# Problems with mini lathe



## sseamen (Jan 11, 2011)

I have a Harbor Freight mini lathe I bought last April. I've used it quite a bit since then. Quite a bit to me anyway, maybe a one or two hundred pens and such. I seem to be developing a problem and I'm not sure the cause, therefore not sure how to fix it.

Some background. 

I started turning pens for the Freedom Pen project. at my fourth or fifth Turn-A-Thon, one of the guys who started the same time I did noticed I was using Gorilla torque when I tightned the knurled nut and again when I advanced the tailstock live center. He pointed out that it was supposed to only be 'firmly tightened'. I checked my lit and found out that over tighteneing either or both could cause the mandrel to bow or bend, so I decided to loosen up some. Almost immediatly, I noticed that my pens were no longer exactly round. One side of the blank was exactly even with the surface of the bushing and the other side was still too large, or one side was exactly even with the surface of the bushing and the other side was now too small (below the surface of the bushing. I bought both a complete new mandrel and a replacement rod. Both the old mandrel with the replacement rod and the new mandrel seemed to fix the problem, but I noticed more chatter when I'm working at the tailstock end of the blank than when I'm towards the headstock.... sometimes. Other times it seems to be reversed. 
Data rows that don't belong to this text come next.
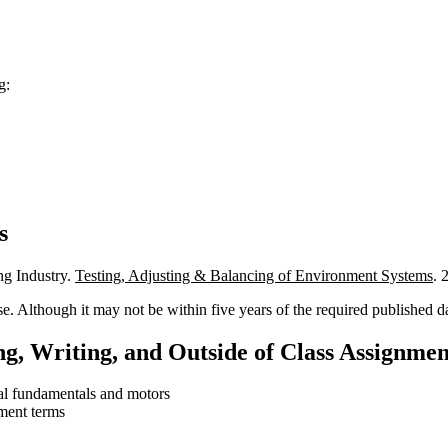
g:
s
ing Industry.
Testing, Adjusting & Balancing of Environment Systems
. 
e. Although it may not be within five years of the required published da
g, Writing, and Outside of Class Assignmen
cal fundamentals and motors
ment terms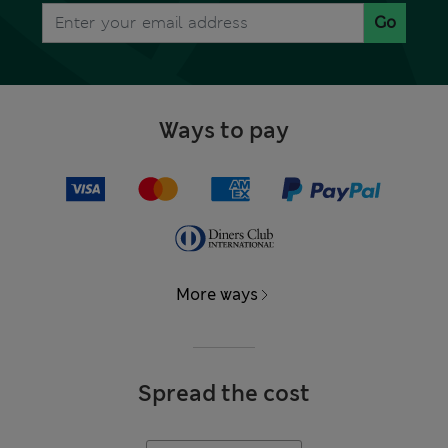
Go
Ways to pay
More ways
Spread the cost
I also noticed that the point of the live center had a groove around it, silghtly in from the tip, as if it's not turning and the mandrel is. It's a ball bearing live center so that doesn't seem likely. I replaced the live center with a new one and, in only a couple of pens, I had a groove on the new live center point.

The other day I was experimenting with turning beads from a 5" x 5/8" x 5/8" pen blank made from scrap hardwood. I drill a 1/8" hole centered in the blank. My drill is not 5" long, so I drill from each end and meet in the middle. I'm sure it's not perfectly aligned, but when I look thru the hole the light coming in from the far end appears round. If it was much out of alignment I would think the light would appear as if coming thru an oval hole. I turned beads from two different blanks. On set of beads came out with the hole centered, the other set came out with the hole way off center.

Anyone have any guesses on the cause(s) and cure(s). Since it seems to vary, I would think it's something in the lathe itself that's not aligning correctly when I move the tailstock in and out and lock it into place. I just don't have the experince to be sure.


----------



## Gary Beasley (Jan 11, 2011)

How does the points on the tailstock center line up with the headstock with the spur center installed? I've noticed on my old Excelsior lathe the tailstock has play and needs to be held against the front of the base rails when tightening to center true. 
This also may be a case where a mandrel saver will work to solve the problem as it doesn't seat against the mandrel shaft but on the bushings themselves.


----------



## ed4copies (Jan 11, 2011)

I honestly don't follow much of the above, but you might try turning on the lathe, before bringing up the tailstock.  The mandrel will spin, seeking center.  When you bring the tailstock up, make sure it IS centered.  Hitting it off-center, repeatedly could be what is wearing your tailstock center.

FWIW


----------



## Whaler (Jan 11, 2011)

If you are using the factory supplied live center one step in the right direction would be to replace it with a 60* live center. John at Penturners Products sell a real nice one for around $35.00. Factory supplied centers are not 60* and the indent in the mandrel is.


----------



## turner.curtis (Jan 11, 2011)

Hey Steve -

As for the chatter it could be the bearing in the head stock or the live center, after running the lathe for a while check to see if you can wiggle the drive center or live center. 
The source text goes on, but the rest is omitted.